What excites me most is understanding how we can maximise the benefits of AI without creating fear. AI is intimidating for many people, especially in HR where work is personal and sensitive.
If we want people to trust AI, we have to show them its value - not as a replacement, but as a support. My work is to make sure people feel safe, informed, and included as this technology matures.
A big part of that is workforce preparation. We’re asking important questions:
• What skills will people need to work confidently in an AI-enabled environment?
• What training or supports will help them feel grounded?
• How do we redesign processes so AI supports the work instead of complicating it?
• How do we bring employees along in the journey, so they understand the purpose and see the benefits for themselves?
I’m especially interested in agentic AI — tools that can handle routine tasks so people have more space for judgment, empathy, problem-solving, and human connection.
That’s the future I’m working toward: a workplace where AI does the heavy lifting and people do the meaningful work that only humans can.
7) What advice do you have for public sector innovators who want to build a career focused on serving all citizens?
My advice is to stay close to the people who use your services.
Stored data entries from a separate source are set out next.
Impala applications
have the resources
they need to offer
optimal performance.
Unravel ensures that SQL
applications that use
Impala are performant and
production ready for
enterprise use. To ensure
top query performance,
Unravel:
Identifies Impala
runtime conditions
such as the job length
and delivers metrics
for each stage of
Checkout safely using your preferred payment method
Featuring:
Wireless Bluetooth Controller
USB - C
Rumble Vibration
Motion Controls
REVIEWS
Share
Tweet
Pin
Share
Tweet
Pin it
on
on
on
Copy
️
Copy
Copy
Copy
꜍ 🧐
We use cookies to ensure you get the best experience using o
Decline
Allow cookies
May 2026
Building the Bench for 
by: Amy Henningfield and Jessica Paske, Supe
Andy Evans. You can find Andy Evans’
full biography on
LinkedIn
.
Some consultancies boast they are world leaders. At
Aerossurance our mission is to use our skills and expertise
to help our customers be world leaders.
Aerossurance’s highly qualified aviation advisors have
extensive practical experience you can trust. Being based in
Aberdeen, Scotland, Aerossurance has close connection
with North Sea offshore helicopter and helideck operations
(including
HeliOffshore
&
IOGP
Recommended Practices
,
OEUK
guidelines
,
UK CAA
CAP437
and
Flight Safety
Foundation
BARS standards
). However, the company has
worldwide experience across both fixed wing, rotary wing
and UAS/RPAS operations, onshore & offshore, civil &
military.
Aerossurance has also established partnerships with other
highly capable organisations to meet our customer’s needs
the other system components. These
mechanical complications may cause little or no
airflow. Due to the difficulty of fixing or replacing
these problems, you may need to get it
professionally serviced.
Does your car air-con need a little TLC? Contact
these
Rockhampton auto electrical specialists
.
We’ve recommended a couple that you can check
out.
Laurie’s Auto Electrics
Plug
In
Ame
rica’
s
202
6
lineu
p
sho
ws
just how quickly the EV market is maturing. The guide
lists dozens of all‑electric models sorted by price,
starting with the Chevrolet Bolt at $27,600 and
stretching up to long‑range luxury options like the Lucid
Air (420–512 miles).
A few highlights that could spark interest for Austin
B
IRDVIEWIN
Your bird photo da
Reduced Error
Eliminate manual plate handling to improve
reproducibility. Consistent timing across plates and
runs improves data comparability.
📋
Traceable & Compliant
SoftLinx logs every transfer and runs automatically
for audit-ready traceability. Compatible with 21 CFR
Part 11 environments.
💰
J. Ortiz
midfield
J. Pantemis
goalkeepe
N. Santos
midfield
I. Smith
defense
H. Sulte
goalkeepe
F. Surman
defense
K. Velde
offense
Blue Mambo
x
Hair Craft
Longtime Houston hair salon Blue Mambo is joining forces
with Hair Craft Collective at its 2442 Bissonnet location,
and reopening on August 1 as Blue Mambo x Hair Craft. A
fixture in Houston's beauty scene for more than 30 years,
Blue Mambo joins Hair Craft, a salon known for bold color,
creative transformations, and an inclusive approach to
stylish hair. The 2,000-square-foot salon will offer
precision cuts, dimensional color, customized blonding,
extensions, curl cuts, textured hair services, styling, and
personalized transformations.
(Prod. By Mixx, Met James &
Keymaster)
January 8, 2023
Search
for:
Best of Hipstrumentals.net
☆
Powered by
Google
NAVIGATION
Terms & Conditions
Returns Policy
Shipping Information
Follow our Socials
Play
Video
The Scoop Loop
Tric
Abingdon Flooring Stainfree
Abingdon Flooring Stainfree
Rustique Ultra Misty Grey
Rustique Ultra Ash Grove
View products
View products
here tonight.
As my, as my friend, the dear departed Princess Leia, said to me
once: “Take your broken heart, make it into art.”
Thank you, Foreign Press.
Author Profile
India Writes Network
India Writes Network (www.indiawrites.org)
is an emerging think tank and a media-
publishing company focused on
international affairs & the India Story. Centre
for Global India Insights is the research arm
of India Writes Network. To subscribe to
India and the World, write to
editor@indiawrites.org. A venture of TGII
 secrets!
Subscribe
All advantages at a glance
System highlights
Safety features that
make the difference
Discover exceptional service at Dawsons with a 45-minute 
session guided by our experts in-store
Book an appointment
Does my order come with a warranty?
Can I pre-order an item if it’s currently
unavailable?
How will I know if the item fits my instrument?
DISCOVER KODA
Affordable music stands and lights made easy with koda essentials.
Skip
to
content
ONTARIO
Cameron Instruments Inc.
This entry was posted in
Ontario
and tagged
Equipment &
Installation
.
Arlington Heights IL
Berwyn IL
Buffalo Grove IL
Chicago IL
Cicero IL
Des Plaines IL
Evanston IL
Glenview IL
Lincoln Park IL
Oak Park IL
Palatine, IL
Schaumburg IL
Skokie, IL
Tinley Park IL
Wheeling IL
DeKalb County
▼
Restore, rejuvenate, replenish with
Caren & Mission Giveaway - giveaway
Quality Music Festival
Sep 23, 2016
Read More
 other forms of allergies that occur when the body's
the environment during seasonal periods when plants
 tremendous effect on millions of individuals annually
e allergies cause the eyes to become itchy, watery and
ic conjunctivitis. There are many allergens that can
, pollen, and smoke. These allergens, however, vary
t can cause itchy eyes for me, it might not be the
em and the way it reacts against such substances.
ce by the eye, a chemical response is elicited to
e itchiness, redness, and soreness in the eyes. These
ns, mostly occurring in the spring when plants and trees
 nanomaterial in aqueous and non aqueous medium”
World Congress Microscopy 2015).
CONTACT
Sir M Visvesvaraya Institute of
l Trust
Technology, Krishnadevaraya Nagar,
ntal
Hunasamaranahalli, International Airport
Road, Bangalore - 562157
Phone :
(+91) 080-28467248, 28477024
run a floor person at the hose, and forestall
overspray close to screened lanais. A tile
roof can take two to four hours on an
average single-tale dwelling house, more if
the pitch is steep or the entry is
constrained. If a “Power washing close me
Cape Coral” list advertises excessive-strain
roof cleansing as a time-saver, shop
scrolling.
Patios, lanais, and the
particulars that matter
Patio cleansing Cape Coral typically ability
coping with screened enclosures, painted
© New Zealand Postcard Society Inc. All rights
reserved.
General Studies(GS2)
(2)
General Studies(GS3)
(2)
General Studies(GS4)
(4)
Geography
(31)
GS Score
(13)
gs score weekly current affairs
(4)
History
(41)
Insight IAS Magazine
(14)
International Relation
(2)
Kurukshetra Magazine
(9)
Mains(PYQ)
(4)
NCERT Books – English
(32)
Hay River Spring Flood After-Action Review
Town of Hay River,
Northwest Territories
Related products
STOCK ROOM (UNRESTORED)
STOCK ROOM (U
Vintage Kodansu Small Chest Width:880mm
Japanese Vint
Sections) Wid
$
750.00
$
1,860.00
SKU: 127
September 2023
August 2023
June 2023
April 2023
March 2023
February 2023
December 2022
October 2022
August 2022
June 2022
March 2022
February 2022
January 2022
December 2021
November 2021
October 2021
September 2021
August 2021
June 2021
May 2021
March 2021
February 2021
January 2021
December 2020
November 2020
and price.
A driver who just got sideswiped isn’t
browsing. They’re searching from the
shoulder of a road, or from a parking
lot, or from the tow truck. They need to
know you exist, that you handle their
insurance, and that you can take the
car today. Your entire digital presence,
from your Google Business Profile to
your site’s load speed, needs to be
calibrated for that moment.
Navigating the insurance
It’s easy to get caught up in frameworks, policies, and technology, but none of it matters if you don’t understand the lived experience of the people you’re designing for.
Listen without defending, be curious, and don’t assume you already know the answer.
You also need patience and courage. Change in the public sector isn’t fast, but it does happen when you push consistently and pair your ideas with evidence. Be brave. Speak your observations. Trust your instincts. Build strong relationships, share what you’re learning, and always communicate in a way that people understand.
Inclusion doesn’t come from big statements, but it does come from showing up, being honest, and building solutions with people instead of for them.
8) Who inspires you to build a more inclusive and trustworthy public sector?
I’m inspired by the people who carry the weight of our systems every day - regional employees, staff with disabilities, people with lower digital confidence, and front-line teams who continue serving the public even when the tools make their work harder.
Their resilience and honesty ground me. They remind me of the human side of our decisions, and they push me to make systems that feel supportive instead of burdensome.
I’m also inspired by the colleagues who keep experimenting, sharing, and learning even when the future feels uncertain. Their willingness to innovate inside a complex environment gives me hope for what public service can become.
9) If you had an unlimited budget, what would your dream project be?
With an unlimited budget, I would build an open, interoperable HR ecosystem for the entire Government of Canada. One of our biggest challenges is that every department operates in its own silo.
If you work in one organisation, processes look one way; in another, they look completely different. Yet we all use the same pay system. There’s no reason we shouldn’t also have a shared, people-centred HR system that works across government.
We actually designed a prototype that pointed to what this future could look like - a Single Employee Profile and a Manager’s Hub. Even though it never made it past the prototype stage, the concept showed what’s possible when we think beyond departmental boundaries.
A single, government-wide platform would allow employees to carry their information with them like a digital fingerprint, instead of re-entering the same data every time they move.
It would support mobility between departments by transferring files instantly instead of losing them in long, multi-year delays that affect people’s lives. It would give managers a complete, real-time view of their team - training, certifications, career development, security timelines - so they can manage proactively.
Employees could see when their language tests or clearances are expiring, and trigger action before it becomes a problem. Managers could understand the needs of their team at a glance. HR specialists could finally work strategically with clean, consistent data. And AI could sit behind all of it, providing predictions, guidance, and insights that help people grow and help leaders make better decisions.
We already know this would solve real problems. We already proved parts of it through the prototype. What we don’t have yet is a government-wide commitment to openness and interoperability.
One day, I hope we get there - because a shared HR ecosystem would save money, reduce duplication, speed up mobility, and genuinely improve the experience for public servants.
If I had an unlimited budget, that’s the project I would build. It would modernise the public service in a way people would actually feel.
10) Outside tech, what excites you the most?
Creative work. Designing spaces, building things with my hands, gardening, landscape design - anything that lets me imagine something and then bring it to life.
Those projects remind me that design is everywhere, not just in systems and tools. It keeps me grounded and gives me space to think.
Creativity is how I recharge, and it influences the way I show up in my work as well.